I don’t know if Grant Shapps ever subscribed to Look and Learn when he was young, but circumstantial evidence suggests he may well have done so. I vaguely remember first reading about the idea of ​​transporting solar-generated electricity out of space in the long-defunct children’s magazine. Shapps is now so enthusiastic about the idea that he has just approved a £4.3million grant to UK universities to support the development. A quarter of Britain’s energy, he claims, could someday be generated this way.

I don’t begrudge technologists their public money. It is a perfectly appropriate task for government to fund the development of science and promising technologies that would otherwise have difficulty attracting private funding in their early years. And who knows, maybe one day it will prove to be a practical means of generating energy. It’s always sunny up in space, of course—and the sunlight is much stronger because it doesn’t have to travel through Earth’s atmosphere.

But a quarter of Britain’s energy and in time to help Britain reach its net-zero target for 2050? Dream On. There’s a reason harnessing solar energy from space has remained a pipe dream for the last 50 years. It’s incredibly difficult. First you have to construct solar panels that are light enough to be launched into space and that will generate vast amounts of electricity for many years without maintenance – not just generate enough electricity to power a few instruments for a few months , as is the case with a solar panel on a spacecraft launched into space, might suffice. But the far bigger question is: How do you then transfer the energy to the earth so that it can be used? The Californian Institute of Technology has succeeded in transmitting a small amount of energy wirelessly from a satellite to Earth. But there is still a long way to go before commercial operation.

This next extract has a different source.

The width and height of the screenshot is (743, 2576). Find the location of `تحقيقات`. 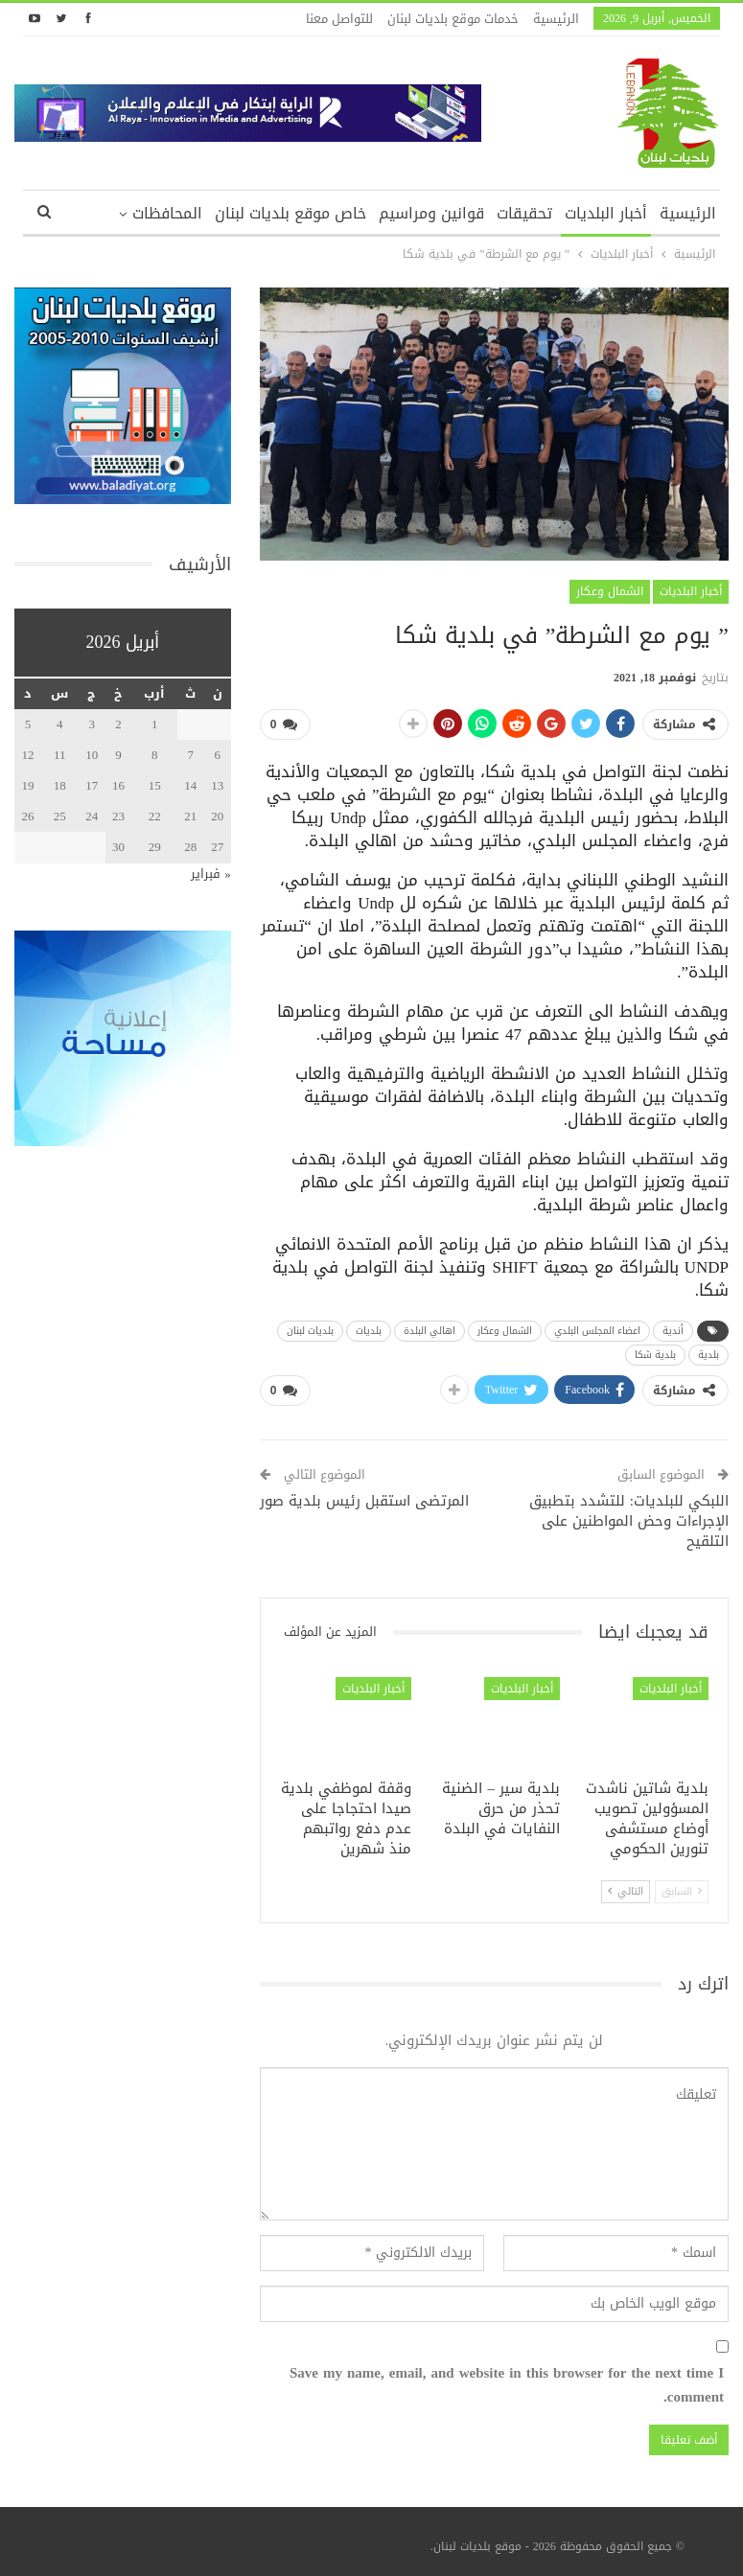

تحقيقات is located at coordinates (524, 213).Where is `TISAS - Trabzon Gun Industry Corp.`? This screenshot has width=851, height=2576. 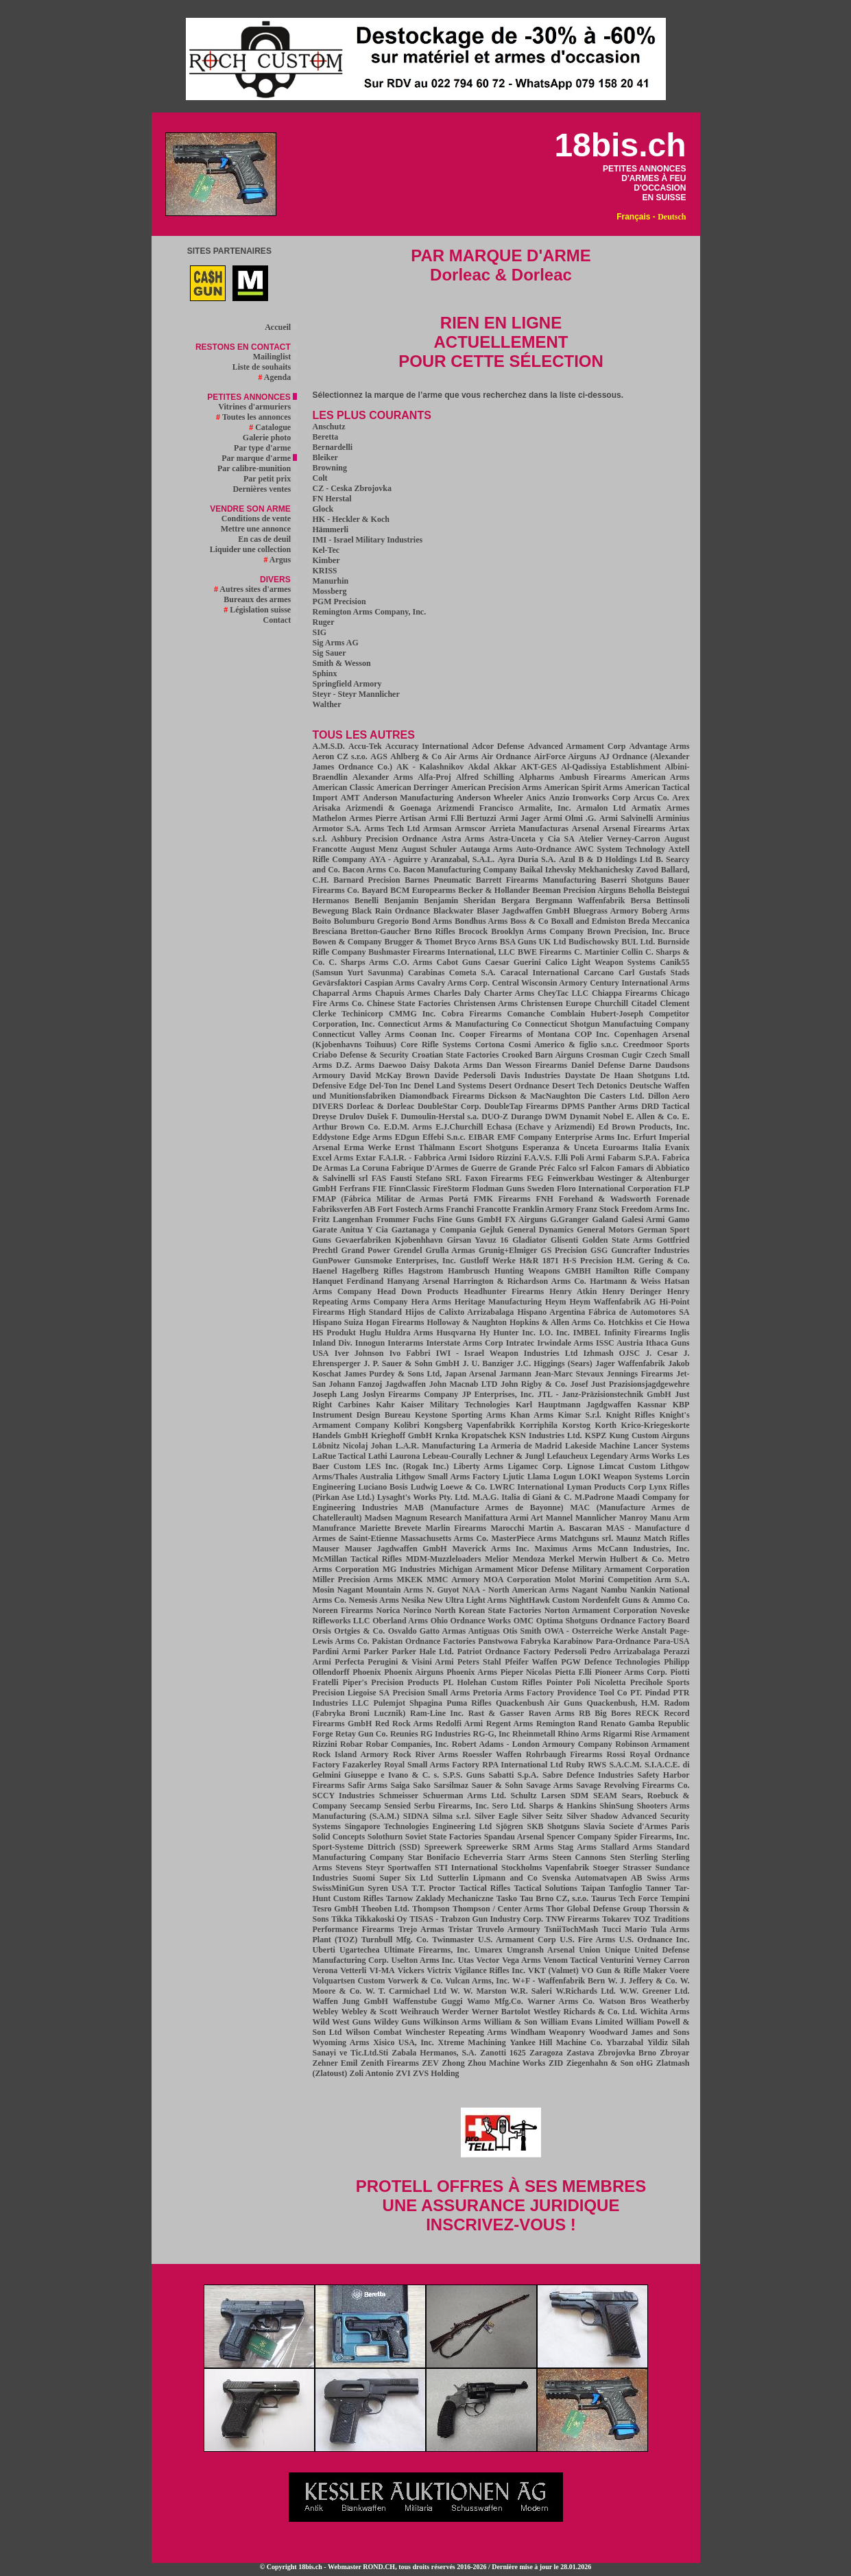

Shapps’ enthusiasm can be very endearing. “People thought it was impossible to land a man on the moon or to split the atom. If you follow science, the impossible becomes possible,” he said, supporting Britain’s efforts to harness solar power from space. What he didn’t do, of course, was to enumerate the many miracle technologies that are still a long way off. Everyone remembers President Kennedy’s promise in 1961 to put a man on the moon by the end of this decade.

Few remember NASA’s promise to put a human on Mars by 1980. The promised tourist excursions to the moon have also not materialized so far. What is possible and what makes economic sense are two very different things. Nobody knows yet what the price of solar power generated in space will be – if it ever comes to fruition. Incidentally, we also don’t yet have the fusion-generated electricity that the head of the US nuclear power industry told us in 1954 would be “too cheap to measure” by the days of his grandchildren. In fact, we still don’t have a single working nuclear fusion power plant.

I’m not a luddit. Let’s try it all once. The problem, however, is that the government has committed Britain to achieving net-zero greenhouse gas emissions within 27 years, on the assumption that several untested technologies will miraculously arrive in time. There’s a fine line between optimism and panglossian stupidity, and I’m afraid Grant Shapps is on the wrong side.